Cur is just a word used to describe something. Dogs that quit in an hour are curs. Dogs that quit in 3 hours are curs. A dog in shock most of the time can't go when it gets so far, so I don't lump them into the discussion. Before I label a dog a cur, I would like to see what exactly happened. Did the dog just quit or was it stopped? Lord knows most folks simply can't tell the difference. So no, I don't think it's a non-thinking word. I think if I label a dog as such, I've given it a lot of thought as to what happened.
Don't believe that as I've seen those right helpings and the dog paid for it with it's life.
Question everything? I can see a dog's ability, talent, it's strength, etc. There is nothing eternally skeptical in those thoughts. You may be right, AND you may be wrong about dogs that have never quit. At that point, it's simply supposition on our part as people. And that supposition holds a lot more weight coming from some people as opposed to others, and I'm ok with that.
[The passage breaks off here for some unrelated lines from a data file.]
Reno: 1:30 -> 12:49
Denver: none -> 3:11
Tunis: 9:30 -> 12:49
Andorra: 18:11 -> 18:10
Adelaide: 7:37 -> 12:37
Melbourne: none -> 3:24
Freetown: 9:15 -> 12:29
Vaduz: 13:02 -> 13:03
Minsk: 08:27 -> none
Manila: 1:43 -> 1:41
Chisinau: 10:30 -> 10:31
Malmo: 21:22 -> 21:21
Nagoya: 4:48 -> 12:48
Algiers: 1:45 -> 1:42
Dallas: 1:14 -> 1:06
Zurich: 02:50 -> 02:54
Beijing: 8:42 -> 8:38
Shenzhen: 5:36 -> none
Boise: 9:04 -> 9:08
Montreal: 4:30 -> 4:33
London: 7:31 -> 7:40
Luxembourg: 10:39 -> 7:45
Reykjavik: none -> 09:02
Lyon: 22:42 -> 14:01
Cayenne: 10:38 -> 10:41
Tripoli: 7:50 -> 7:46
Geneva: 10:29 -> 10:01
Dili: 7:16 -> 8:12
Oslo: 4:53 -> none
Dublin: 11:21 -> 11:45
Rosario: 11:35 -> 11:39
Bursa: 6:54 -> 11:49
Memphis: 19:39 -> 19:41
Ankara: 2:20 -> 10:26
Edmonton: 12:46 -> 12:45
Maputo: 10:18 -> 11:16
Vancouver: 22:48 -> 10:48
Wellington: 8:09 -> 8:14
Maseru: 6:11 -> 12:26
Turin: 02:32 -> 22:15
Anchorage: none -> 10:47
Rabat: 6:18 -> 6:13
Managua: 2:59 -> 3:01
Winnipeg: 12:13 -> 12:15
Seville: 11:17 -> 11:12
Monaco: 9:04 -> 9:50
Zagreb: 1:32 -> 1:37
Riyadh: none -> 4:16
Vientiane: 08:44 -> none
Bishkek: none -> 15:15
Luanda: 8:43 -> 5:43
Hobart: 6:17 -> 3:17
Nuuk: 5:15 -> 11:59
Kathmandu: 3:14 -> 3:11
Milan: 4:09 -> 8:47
Gameness is not like ability IMO. I believe dogs are either game or they're not. Now, that doesn't take away from a dog that loses in 3 hours, gets drilled the entire time and stops. There is no shame in breeding to a dog such as that, but that being said, he wasn't a game dog. Maybe he was in the 2 or 3% of dogs on the planet at any given time that will take that much, but he still wasn't a proven game dog. Top shelf cur maybe?
I don't want extremes in both; I only want extremes in one.